殺人鬼のおぞましさや、無力への怒り、理不尽への憤り、言葉などでは言い表せない感情のうねりを喚くことで吐露していた。
「あぁ、ごめん。まだ生きてたんだ」
立ち上がった男は何故か謝っていた。
「苦しかったでしょ?本当にごめん。すぐに楽にしてあげるから」
慌てて手近にあった何かを掴んだようだったが、涙で視界をぐしゃぐしゃにしてただ彼女は泣きながら喚くことしかしていなかった。
だが、それもすぐに出来無くなった。
「すぐ楽にしてあげるからね!」
男は慌てながらも的確に、彼女の頭にフライパンでとどめの一撃を振り下ろしたから。
【幕間~柄忌捷因~】
ブンブンと蠅が飛び交う。
その数は異常だった。数千は居るだろう蠅の群れが、路地裏の一角で集まりうねっている。

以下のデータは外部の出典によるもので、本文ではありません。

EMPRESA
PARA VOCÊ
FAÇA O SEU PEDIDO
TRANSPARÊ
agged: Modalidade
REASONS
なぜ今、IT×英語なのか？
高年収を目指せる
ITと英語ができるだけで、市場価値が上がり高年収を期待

その密度は濃く、その奥にあるものを見せないようにするかのような雲霞。
そんな異常。
不思議と誰にも発見されずにその現象は続いていて――
「犠守か……」
鈍い閃き。
唐突に蠅の群れに差し込まれた刃が振るわれた瞬間、爆発するように蠅が散り散りに舞う。

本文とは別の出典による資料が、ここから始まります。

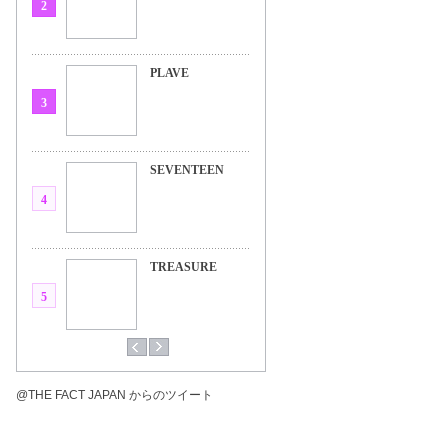
2
PLAVE
3
SEVENTEEN
4
TREASURE
5
@THE FACT JAPAN からのツイート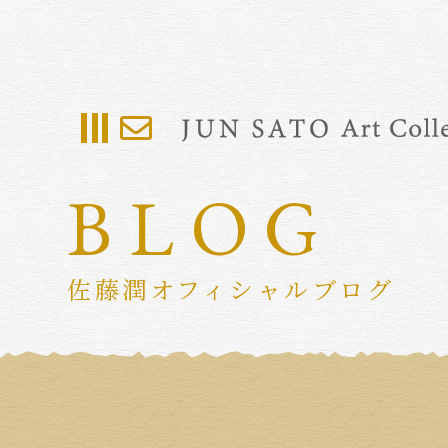
BLOG
佐藤潤オフィシャルブログ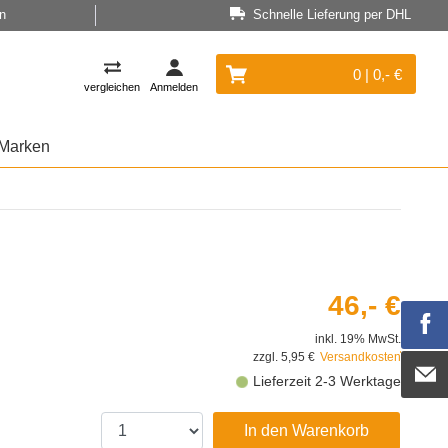
n
Schnelle Lieferung per DHL
0 | 0,- €
vergleichen
Anmelden
Marken
46,- €
inkl. 19% MwSt.
zzgl. 5,95 €
Versandkosten
Lieferzeit 2-3 Werktage
In den Warenkorb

多くはボトリと落ちて死に、わずかばかりの蠅が中空を飛び退った。
「……賢しい真似を」
反吐を吐くように呟いたのは刃の持ち主――柄忌捷因。
蠅の舞っていた奥に目を向ける。
そこには、拳銃や剥き出しの現金紙幣、そういったものが無造作に置かれていた。
まるで誰かに拾ってもらうのを待つかのように。
「……」
追跡から一カ月と少し、殺人鬼はいまだにその姿を捉えさせては居ないが、
「……何を考えている荒罪」
捷因はポツリと呟いた。
【幕間~了~】
もし、あの世というものがあり、神というものがいるのだとしたら、彼女は神に問いただすべきだろう。
なぜ殺人鬼に加護を与えるのかと。
彼女がもし、あのまま身動き一つとらなければ、助からないまでも姉夫婦に事態を知らせることができたかもしれないからだ。
しかし、最後の最後で取り乱してしまった。
もう絶望で動くこともできなかったはずなのに、更なる絶望が無理やりに行動させたのだ。
ただ、その絶望は見当違いのものだった。
殺人鬼が食べていたものはその家にあった冷凍食品であり、そもそもその少年に食人主義などなかったのだから。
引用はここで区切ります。